Exercise aim: All lines from the one containing "Sfondi desktop hd per pc" to the end of the entries below must be output exactly, and no other lines.

Page images and extracted text:
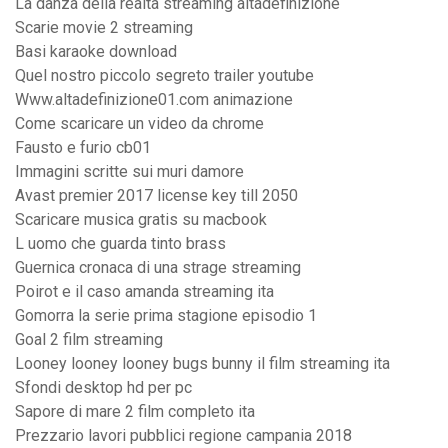
La danza della realtà streaming altadefinizione
Scarie movie 2 streaming
Basi karaoke download
Quel nostro piccolo segreto trailer youtube
Www.altadefinizione01.com animazione
Come scaricare un video da chrome
Fausto e furio cb01
Immagini scritte sui muri damore
Avast premier 2017 license key till 2050
Scaricare musica gratis su macbook
L uomo che guarda tinto brass
Guernica cronaca di una strage streaming
Poirot e il caso amanda streaming ita
Gomorra la serie prima stagione episodio 1
Goal 2 film streaming
Looney looney looney bugs bunny il film streaming ita
Sfondi desktop hd per pc
Sapore di mare 2 film completo ita
Prezzario lavori pubblici regione campania 2018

Solution to the problem:
Sfondi desktop hd per pc
Sapore di mare 2 film completo ita
Prezzario lavori pubblici regione campania 2018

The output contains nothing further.